Кажется удивительным, что Поль присутствовал на званых обедах, но Нина де Виллар, молодая и красивая, неплохая пианистка, была «принцессой богемы» (Ларгье). Она любила общество художников, держалась без особых формальностей, гости рассаживались кто как приходил, опоздавшие сами разогревали себе блюда. Рассказывают, что Поль пришел в назначенный день, позвонил, но за дверью было тихо. Он позвонил еще, и снова никакого ответа.
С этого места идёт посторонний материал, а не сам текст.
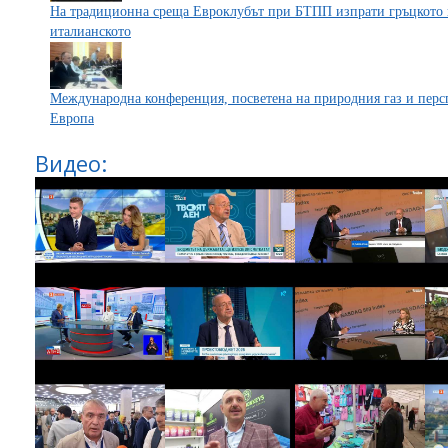
На традиционна среща Евроклубът при БТПП изпрати гръцкото 
италианското
Международна конференция, посветена на природния газ и перс
Европа
Видео:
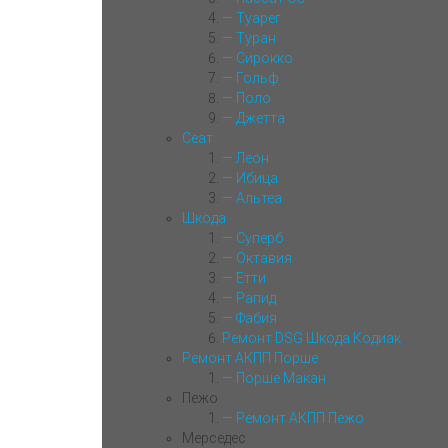
— Туарег
— Туран
— Сирокко
— Гольф
— Поло
— Джетта
Сеат
— Леон
— Ибица
— Альтеа
Шкода
— Суперб
— Октавия
— Етти
— Рапид
— Фабия
Ремонт DSG Шкода Кодиак
Ремонт АКПП Порше
— Порше Макан
Пежо
— Ремонт АКПП Пежо
Мерседес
Наконец дверь открылась, на пороге была девушка в неглиже, с незатянутым корсетом и распущенными золотистыми волосами, которые великолепными потоками струились к ее коленям. Она спросила, что ему угодно, и заявила, что на обед еще очень рано. Он поспешил уйти, но позже пришел снова. Кабанер, которого он повстречал у Нины де Виллар, стал одним из самых преданных его сторонников. Впечатлительный и талантливый, он никак не мог найти применения своим силам и был более известен своим остроумием, нежели музыкой. Каталонец, родом из Перпиньяна, он был невелик ростом, худ и болезненного телосложения, но при этом имел насмешливый язык. «Мой отец был человеком того же типа, что и Наполеон, только менее глупый». Однажды Поль, который шел продавать картину, повстречал Кабанера на улице, развернул холст и, прислонив к стене, показал его.
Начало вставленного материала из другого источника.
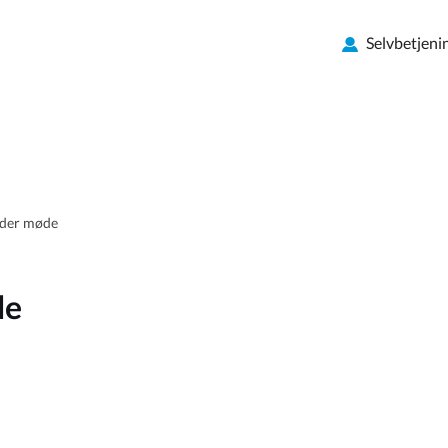
Selvbetjeni
lder møde
de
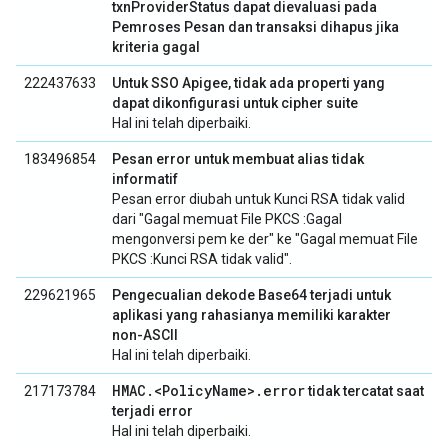
txnProviderStatus dapat dievaluasi pada
Pemroses Pesan dan transaksi dihapus jika
kriteria gagal
222437633
Untuk SSO Apigee, tidak ada properti yang
dapat dikonfigurasi untuk cipher suite
Hal ini telah diperbaiki.
183496854
Pesan error untuk membuat alias tidak
informatif
Pesan error diubah untuk Kunci RSA tidak valid
dari "Gagal memuat File PKCS :Gagal
mengonversi pem ke der" ke "Gagal memuat File
PKCS :Kunci RSA tidak valid".
229621965
Pengecualian dekode Base64 terjadi untuk
aplikasi yang rahasianya memiliki karakter
non-ASCII
Hal ini telah diperbaiki.
HMAC.<PolicyName>.error
217173784
tidak tercatat saat
terjadi error
Hal ini telah diperbaiki.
Кабанер пришел от картины в такой восторг, что Поль отдал ее ему бесплатно, «очень счастливый», что вещь досталась тому, кто действительно разбирается в его живописи.
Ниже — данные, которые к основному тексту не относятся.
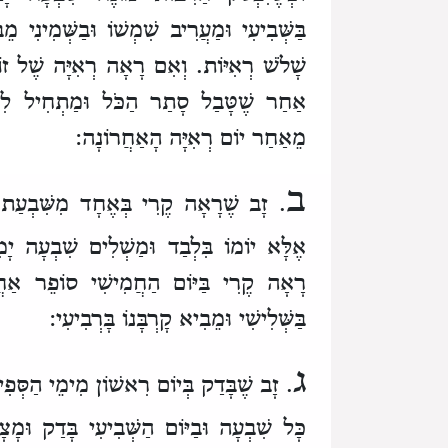
בַּשְּׁבִיעִי וּמַעֲרִיב שִׁמְשׁוֹ וּבַשְּׁמִינִי 
שָׁלֹשׁ רְאִיּוֹת. וְאִם רָאָה רְאִיָּה שֶׁל זוֹ
אַחַר שֶׁטָּבַל סָתַר הַכֹּל וּמַתְחִיל לִמְ
מֵאַחַר יוֹם רְאִיָּה הָאַחֲרוֹנָה:
ב
. זָב שֶׁרָאָה קֶרִי בְּאֶחָד מִשִּׁבְעַת 
אֶלָּא יוֹמוֹ בִּלְבַד וּמַשְׁלִים שִׁבְעָה יָמִ
רָאָה קֶרִי בַּיּוֹם הַחֲמִישִׁי סוֹפֵר אַחֲ
בַּשְּׁלִישִׁי וּמֵבִיא קָרְבָּנוֹ בָּרְבִיעִי:
ג
. זָב שֶׁבָּדַק בְּיוֹם רִאשׁוֹן מִימֵי הַסְּפ
כָּל שִׁבְעָה וּבַיּוֹם הַשְּׁבִיעִי בָּדַק וּמ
В этом году Золя наконец сумел добиться успеха и достиг зрелости своего метода в «Западне» — картине деморализации рабочего класса. Эта вещь может быть названа первым важным романом, где героями были выведены рабочие. «Жермини Ласерте» Гонкуров появилась позже. В любых отношениях роман «Западня» отличался от позднейших произведений иным подходом, кругозором, своей страстностью. В нем показано ухудшение положения рабочих. Следует помнить, что период 1870-х годов был временем репрессий. Коммунары не были амнистированы вплоть до 1879 года; лишь в 1880 году рабочие стали достаточно сплоченными, чтобы организовать свою политическую партию. Но, разбирая пути буржуазной коррупции общества, Золя уже довольно рано почувствовал великую энергию и мощные силы, таящиеся в не затронутой разложением части общества. В его романе действуют такие герои, как, например, кузнец Гюже, который символически кует современную цивилизацию. (Попутно мы можем заметить, что здесь Золя дал свою версию Галльского Геракла, который издавна интересовал Поля. Возможно, он и Поль стояли перед статуей Пюже в Лувре, когда Сезанн расточал похвалы ее достоинствам. «Плечи и руки Гюже казались вылепленными скульптором, будто он был копией гиганта из музея».) В «Западне», как мы уже отмечали выше, Золя достиг совершенства нового своего стиля. Одной из характеристик его было вкладывание идиом в прямую речь персонажей и устранение тем самым узких литературных рамок повествования. В результате был создан язык, близкий к речевым формам. Благодаря этому он достиг нового уровня единства, в котором вся языковая ткань книги отражала основную идею, воплощенную в действующих лицах. Автор исчезал в своей работе, становясь не нейтральным и объективным всевидящим божьим оком, как во флоберовской системе, он как бы разделял образ жизни своих персонажей, давая от себя лишь углубленное осознание связей, что, в сущности, и создавало эстетический эффект. Развитие того, что можно назвать новым видом текстового единства с разными планами видения, и было вкладом Золя в новые представления о пространстве и объекте в их взаимосвязи — в то самое, что Поль стремился разрешить своим методом цветовых соотношений.